§ EXERCISE: Images excepted, the data below must be repeated exactly.

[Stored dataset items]
Content starts
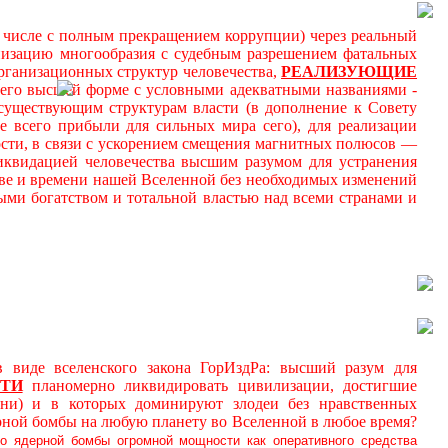
м числе с полным прекращением коррупции) через реальный
онизацию многообразия с судебным разрешением фатальных
ганизационных структур человечества,
РЕАЛИЗУЮЩИЕ
 его высшей форме с условными адекватными названиями -
к существующим структурам власти (в дополнение к Совету
 всего прибыли для сильных мира сего), для реализации
ности, в связи с ускорением смещения магнитных полюсов —
иквидацией человечества высшим разумом для устранения
ве и времени нашей Вселенной без необходимых изменений
ми богатством и тотальной властью над всеми странами и
де вселенского закона ГорИздРа: высший разум для
ТИ
планомерно ликвидировать цивилизации, достигшие
ни) и в которых доминируют злодеи без нравственных
рной бомбы на любую планету во Вселенной в любое время?
о ядерной бомбы огромной мощности как оперативного средства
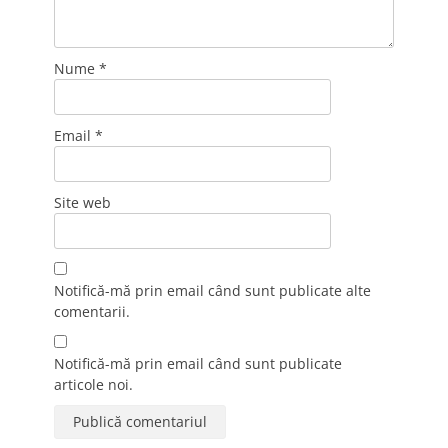
Nume
*
Email
*
Site web
Notifică-mă prin email când sunt publicate alte
comentarii.
Notifică-mă prin email când sunt publicate
articole noi.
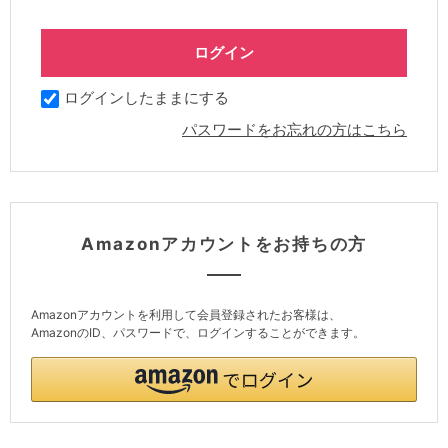
ログインしたままにする
パスワードをお忘れの方はこちら
Amazonアカウントをお持ちの方
Amazonアカウントを利用して会員登録されたお客様は、
AmazonのID、パスワードで、ログインすることができます。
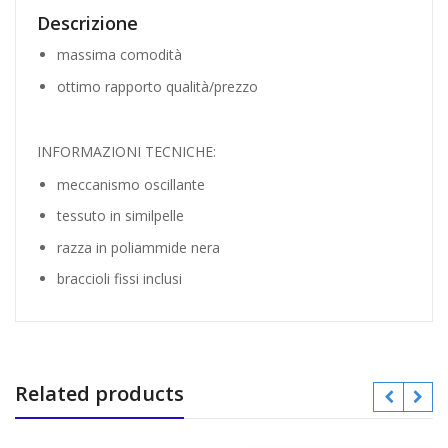
Descrizione
massima comodità
ottimo rapporto qualità/prezzo
INFORMAZIONI TECNICHE:
meccanismo oscillante
tessuto in similpelle
razza in poliammide nera
braccioli fissi inclusi
Related products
Content ends
§ TASK OUTPUT:
м числе с полным прекращением коррупции) через реальный
онизацию многообразия с судебным разрешением фатальных
ганизационных структур человечества,
РЕАЛИЗУЮЩИЕ
 его высшей форме с условными адекватными названиями -
к существующим структурам власти (в дополнение к Совету
 всего прибыли для сильных мира сего), для реализации
ности, в связи с ускорением смещения магнитных полюсов —
иквидацией человечества высшим разумом для устранения
ве и времени нашей Вселенной без необходимых изменений
ми богатством и тотальной властью над всеми странами и
де вселенского закона ГорИздРа: высший разум для
ТИ
планомерно ликвидировать цивилизации, достигшие
ни) и в которых доминируют злодеи без нравственных
рной бомбы на любую планету во Вселенной в любое время?
о ядерной бомбы огромной мощности как оперативного средства
Nume
*
Email
*
Site web
Notifică-mă prin email când sunt publicate alte
comentarii.
Notifică-mă prin email când sunt publicate
articole noi.
ログインしたままにする
パスワードをお忘れの方はこちら
Amazonアカウントをお持ちの方
Amazonアカウントを利用して会員登録されたお客様は、
AmazonのID、パスワードで、ログインすることができます。
Descrizione
massima comodità
ottimo rapporto qualità/prezzo
INFORMAZIONI TECNICHE:
meccanismo oscillante
tessuto in similpelle
razza in poliammide nera
braccioli fissi inclusi
Related products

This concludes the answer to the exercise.